> **Task description**
When you have gone through the entries below, state how many lines include the word "springen" and write nothing else.
*** Opening The data ***
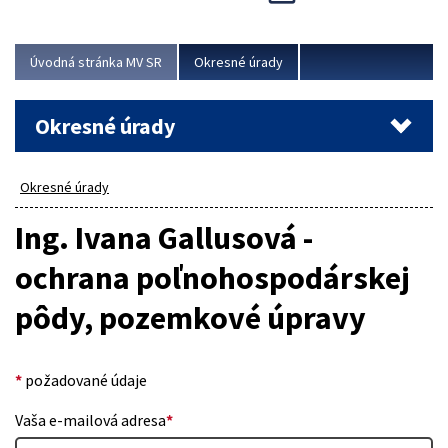
Novinky predstavili na...
Viac
Úvodná stránka MV SR
Okresné úrady
Okresné úrady
Okresné úrady
Ing. Ivana Gallusová -
ochrana poľnohospodárskej
pôdy, pozemkové úpravy
*
požadované údaje
Vaša e-mailová adresa
*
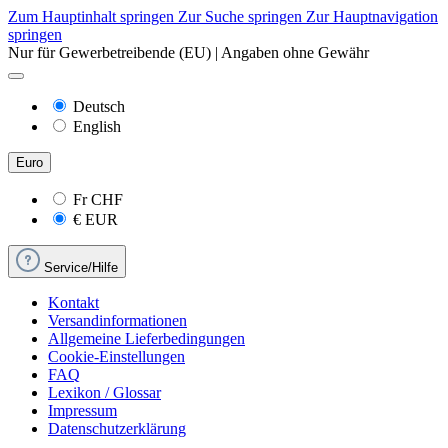
Zum Hauptinhalt springen
Zur Suche springen
Zur Hauptnavigation
springen
Nur für Gewerbetreibende (EU) | Angaben ohne Gewähr
Deutsch
English
Euro
Fr
CHF
€
EUR
Service/Hilfe
Kontakt
Versandinformationen
Allgemeine Lieferbedingungen
Cookie-Einstellungen
FAQ
Lexikon / Glossar
Impressum
Datenschutzerklärung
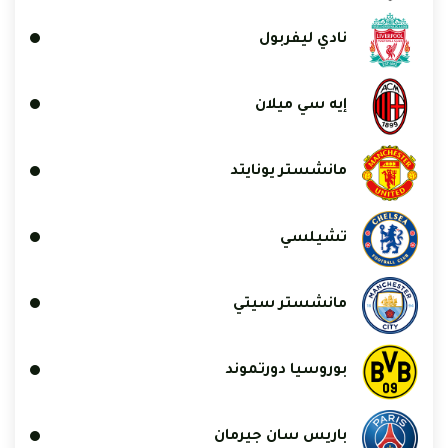
نادي ليفربول
إيه سي ميلان
مانشستر يونايتد
تشيلسي
مانشستر سيتي
بوروسيا دورتموند
باريس سان جيرمان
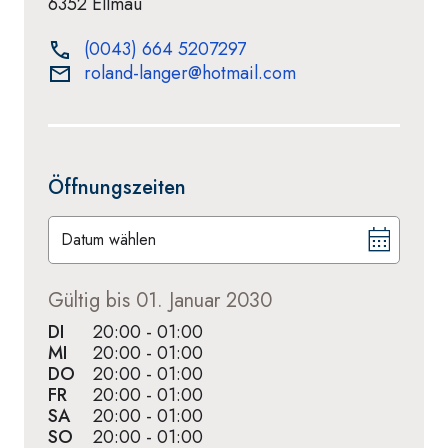
6352 Ellmau
(0043) 664 5207297
roland-langer@hotmail.com
Öffnungszeiten
Datum wählen
Gültig bis 01. Januar 2030
DI
20:00 - 01:00
MI
20:00 - 01:00
DO
20:00 - 01:00
FR
20:00 - 01:00
SA
20:00 - 01:00
SO
20:00 - 01:00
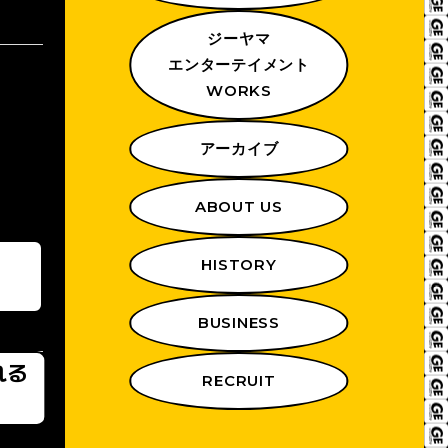
ジーヤマ
エンターテイメント
WORKS
アーカイブ
ABOUT US
HISTORY
BUSINESS
れる
RECRUIT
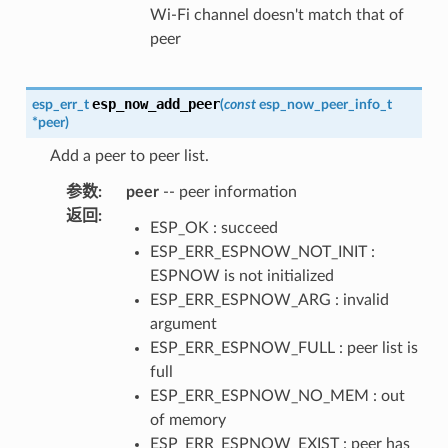
Wi-Fi channel doesn't match that of
peer
esp_now_add_peer
esp_err_t
(
const
esp_now_peer_info_t
*
peer
)
Add a peer to peer list.
参数
:
peer
-- peer information
返回
:
ESP_OK : succeed
ESP_ERR_ESPNOW_NOT_INIT :
ESPNOW is not initialized
ESP_ERR_ESPNOW_ARG : invalid
argument
ESP_ERR_ESPNOW_FULL : peer list is
full
ESP_ERR_ESPNOW_NO_MEM : out
of memory
ESP_ERR_ESPNOW_EXIST : peer has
*** Closing The data ***
> **Answer space**
3